To facilitate application development, Xilinx recommends working with a simplified data structure from which the required XmaScalerFilterProperties
and XmaScalerInOutProperties
can be populated using a specialized function. A reusable example of this can found in the transcoder/lib/include/xlnx_transcoder_xma_props.h and transcoder/lib/src/xlnx_transcoder_xma_props.c files of the XMA transcoder example application.
-
struct XmaScalerFilterProperties¶
This data structure is used to configure the Xilinx scaler. The declaration of XmaScalerFilterProperties
can be found in the xmascaler.h file.
-
struct XmaScalerInOutProperties¶
This data structure is used to configure the input and outputs of the video scaler. The XmaScalerFilterProperties
data structure contains one XmaScalerInOutProperties
for the scaler input and an array of 8 XmaScalerInOutProperties
for the scaler outputs. The declaration of XmaScalerInOutProperties
can be found in the xmascaler.h file.
Standard XMA Scaler Properties
When using the scaler plugin, the following members of the XmaScalerFilterProperties
data structure must be set by the application:
- hwencoder_type
Vendor value used to identify the scaler type. Must be set to
XMA_POLYPHASE_SCALER_TYPE
.- hwvendor_string[MAX_VENDOR_NAME]
Vendor string used to identify specific scaler requested. Must be set to “Xilinx”
- num_outputs
Number of scaler outputs.
- params
Array of custom initialization parameters. See the next section for the list of custom parameters supported by the scaler plugin.
- param_cnt
Count of custom parameters.
- plugin_lib
The plugin library name to which the application wants to communicate. The value of this property is obtained as part of XRM resource allocation.
- dev_index
The device index number on which the scaler resource has been allocated. The value of this property is obtained as part of XRM resource allocation.
- cu_index
The scaler coding unit(cu) index that has been allocated. The value of this property is obtained as part of XRM resource allocation.
- channel_id
The channel number of the scaler that has been allocated. The value of this property is obtained as part of XRM resource allocation.
- ddr_bank_index
Must be set to -1 to let the hardware determine which DDR bank should be used for this channel.

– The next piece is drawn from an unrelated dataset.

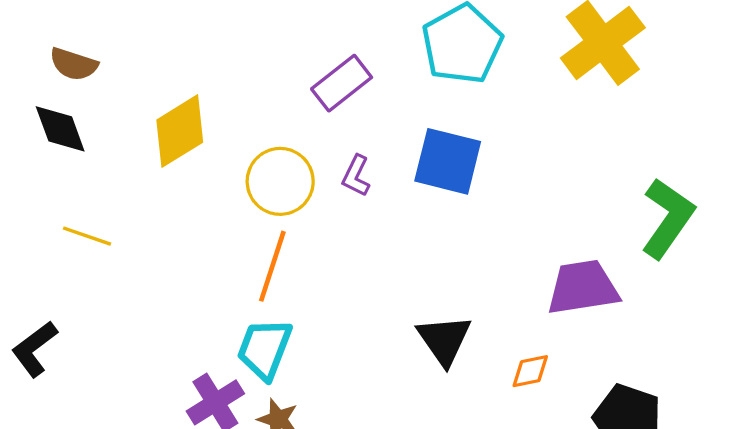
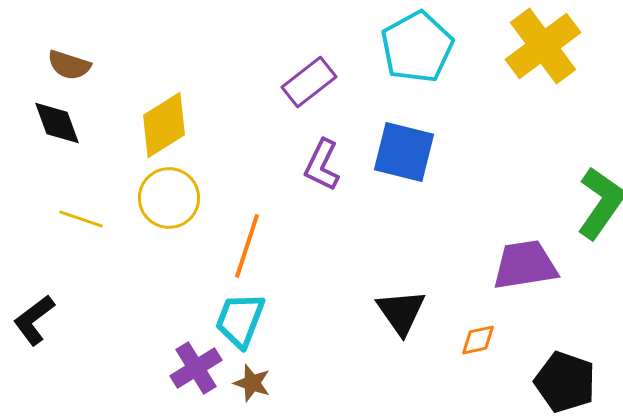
purple L-shape: (356, 176) -> (322, 165), size x1.4
yellow circle: (280, 181) -> (169, 198), moved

Other members of XmaScalerFilterProperties
are not applicable to the scaler plugin and should not be used.
XMA Scaler Input and Output Properties
When configuring the scaler input and outputs, the following members of the XmaScalerInOutProperties
data structure must be set by the application:
- format
Input video format. Must be set to
XMA_VCU_NV12_FMT_TYPE
- width
Width in pixels of incoming video stream/data. Valid values are integers between 128 and 3840, in multiples of 4. Portrait mode is supported.
- height
Height in pixels of incoming video stream/data. Valid values are even integers between 128 and 2160, in multiples of 4.
- stride
Stride must be set as input width aligned by 256.
- framerate
Framerate data structure specifying frame rate per second of the input stream. To specify a lower output frame rate, refer to the Mix-Rate Support section below. This value is also used by the plugin to calculate the scaler load which determines how many hardware resources to allocate. Leaving the framerate undefined could lead to undefined behavior.
Other members of XmaScalerInOutProperties
are not applicable to the scaler plugin and should not be used.
Custom Scaler Parameters
In addition to the standard properties, the following XmaParameter
custom parameters are supported by the scaler plugin:
- “enable_pipeline”
Enable/Disable pipeline in scaler. Enabling pipeline increases the scaler speed.
- “logLevel”
Enables XMA logging in scaler module. Supported values are 0 to 3.
- “MixRate”
This parameter is used to configure mix-rate sessions where some scaler outputs are configured at the input frame rate and some other outputs will be configured at half the rate. For single-rate scaling, this parameter must be set to null. For mix-rate scaling, the application will need to create two different scaler sessions. The MixRate parameter of the first session must be set to null, and the MixRate parameter of the second session must be set to the address of the first session. See section below for more details on how to set-up mix-rate support in the scaler.
- “latency_logging”
Set to 1 to enable logging of latency information to syslog. Set to 0 to disable logging.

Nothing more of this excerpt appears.